**Work to complete:** Find every line in the records below that holds the word "rating", and copy each one.

**Provided data:**
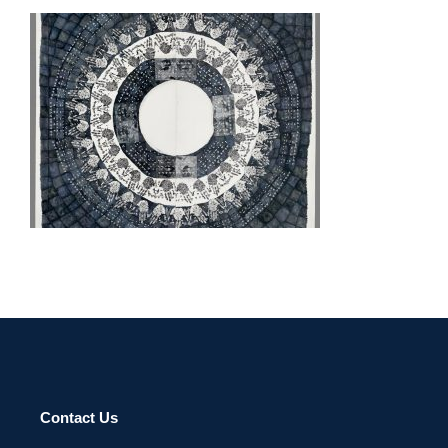
LUSAKA EMBASSY 2010
Contact Us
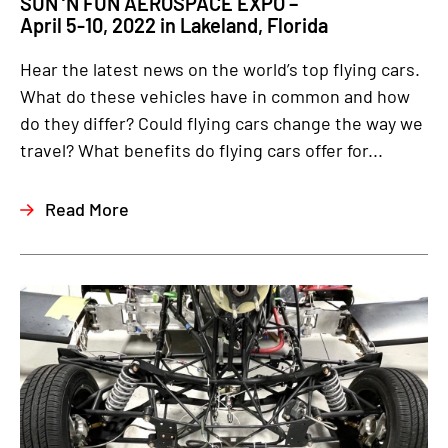
SUN ‘N FUN AEROSPACE EXPO –
April 5-10, 2022 in Lakeland, Florida
Hear the latest news on the world’s top flying cars.
What do these vehicles have in common and how
do they differ? Could flying cars change the way we
travel? What benefits do flying cars offer for...
Read More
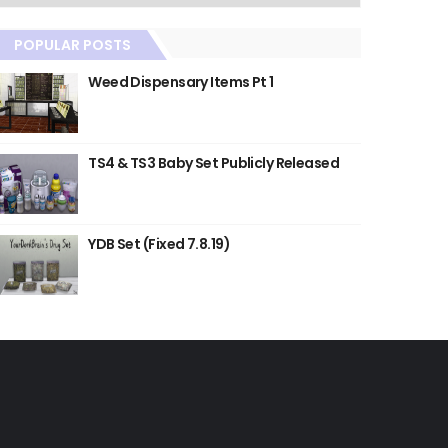
POPULAR POSTS
Weed Dispensary Items Pt 1
TS4 & TS3 Baby Set Publicly Released
YDB Set (Fixed 7.8.19)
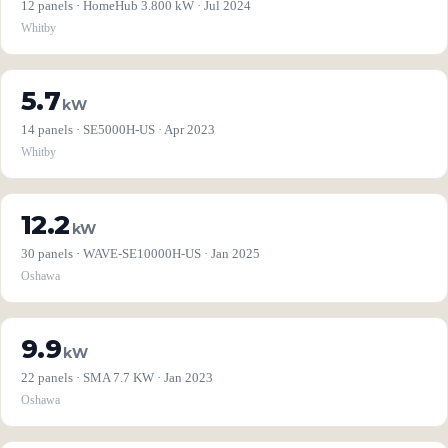
12 panels · HomeHub 3.800 kW · Jul 2024
Whitby
5.7
kW
14 panels · SE5000H-US · Apr 2023
Whitby
12.2
kW
30 panels · WAVE-SE10000H-US · Jan 2025
Oshawa
9.9
kW
22 panels · SMA 7.7 KW · Jan 2023
Oshawa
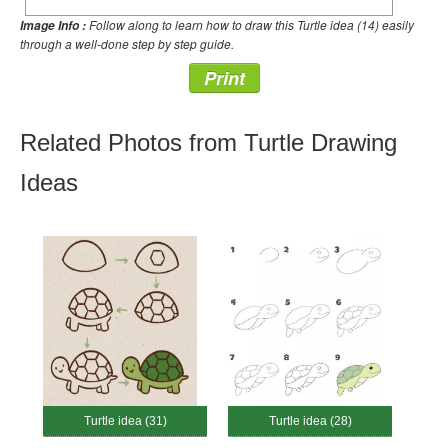
Follow along to learn how to draw this Turtle idea (14) easily
Image Info :
through a well-done step by step guide.
Print
Related Photos from Turtle Drawing
Ideas
Turtle idea (31)
Turtle idea (28)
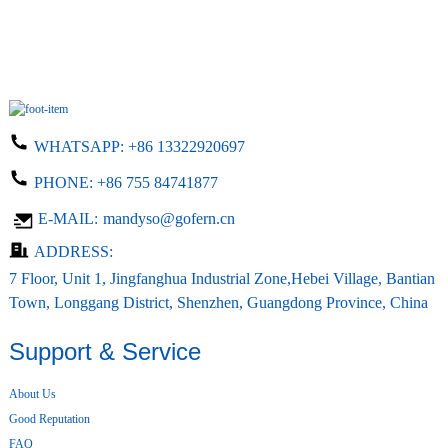
WHATSAPP:
+86 13322920697
PHONE:
+86 755 84741877
E-MAIL:
mandyso@gofern.cn
ADDRESS:
7 Floor, Unit 1, Jingfanghua Industrial Zone,Hebei Village, Bantian
Town, Longgang District, Shenzhen, Guangdong Province, China
Support & Service
About Us
Good Reputation
FAQ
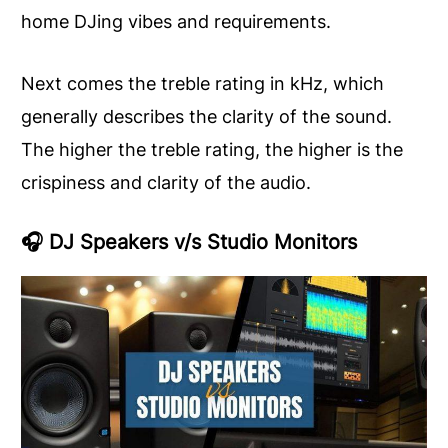
home DJing vibes and requirements.
Next comes the treble rating in kHz, which
generally describes the clarity of the sound.
The higher the treble rating, the higher is the
crispiness and clarity of the audio.
🎧
DJ Speakers v/s Studio Monitors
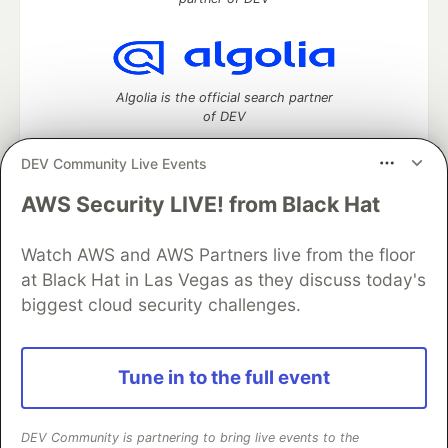
Algolia is the official search partner
of DEV
DEV Community Live Events
AWS Security LIVE! from Black Hat
DEV Community
— A space to discuss and keep up software
development and manage your software career
Home
DEV Challenges
DEV++
Videos
Watch AWS and AWS Partners live from the floor
DEV Education Tracks
DEV Help
Advertise on DEV
at Black Hat in Las Vegas as they discuss today's
Organization Accounts
DEV Showcase
About
Contact
biggest cloud security challenges.
Free Postgres Database
DEV Shop
MLH
Code of Conduct
Privacy Policy
Terms of Use
Built on
Forem
— the
open source
software that powers
DEV
Tune in to the full event
and other inclusive communities.
Made with love and
Ruby on Rails
. DEV Community
©
2016 -
2026.
DEV Community is partnering to bring live events to the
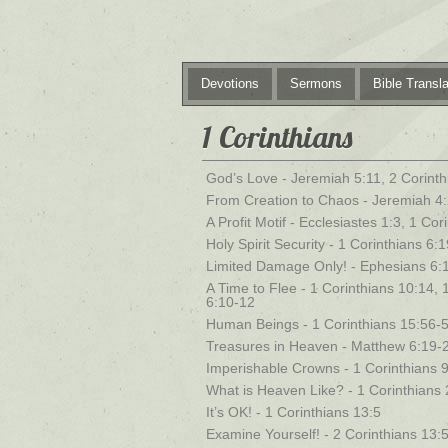
Devotions
Sermons
Bible Transla
1 Corinthians
God’s Love - Jeremiah 5:11, 2 Corinth
From Creation to Chaos - Jeremiah 4:
A Profit Motif - Ecclesiastes 1:3, 1 Co
Holy Spirit Security - 1 Corinthians 6:
Limited Damage Only! - Ephesians 6:1
A Time to Flee - 1 Corinthians 10:14, 
6:10-12
Human Beings - 1 Corinthians 15:56-
Treasures in Heaven - Matthew 6:19-2
Imperishable Crowns - 1 Corinthians 9
What is Heaven Like? - 1 Corinthians 
It’s OK! - 1 Corinthians 13:5
Examine Yourself! - 2 Corinthians 13:5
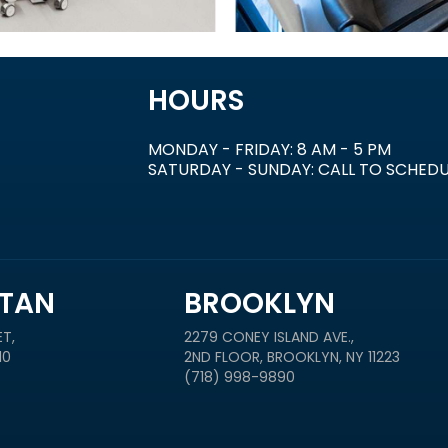
HOURS
MONDAY - FRIDAY: 8 AM - 5 PM
SATURDAY - SUNDAY: CALL TO SCHED
TAN
BROOKLYN
T,
2279 CONEY ISLAND AVE.,
10
2ND FLOOR, BROOKLYN, NY 11223
(718) 998-9890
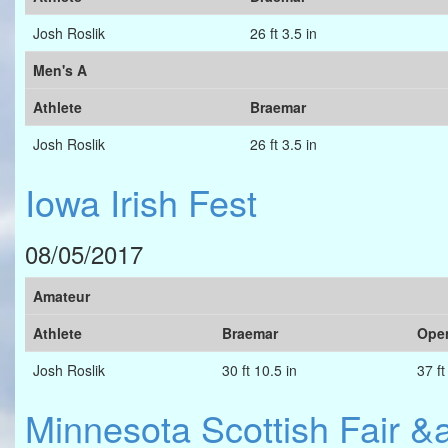
Josh Roslik
26 ft 3.5 in
Men's A
Athlete
Braemar
Josh Roslik
26 ft 3.5 in
Iowa Irish Fest
08/05/2017
Amateur
Athlete
Braemar
Ope
Josh Roslik
30 ft 10.5 in
37 ft
Minnesota Scottish Fair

**Response to the task:**
Next comes the treble rating in kHz, which
The higher the treble rating, the higher is the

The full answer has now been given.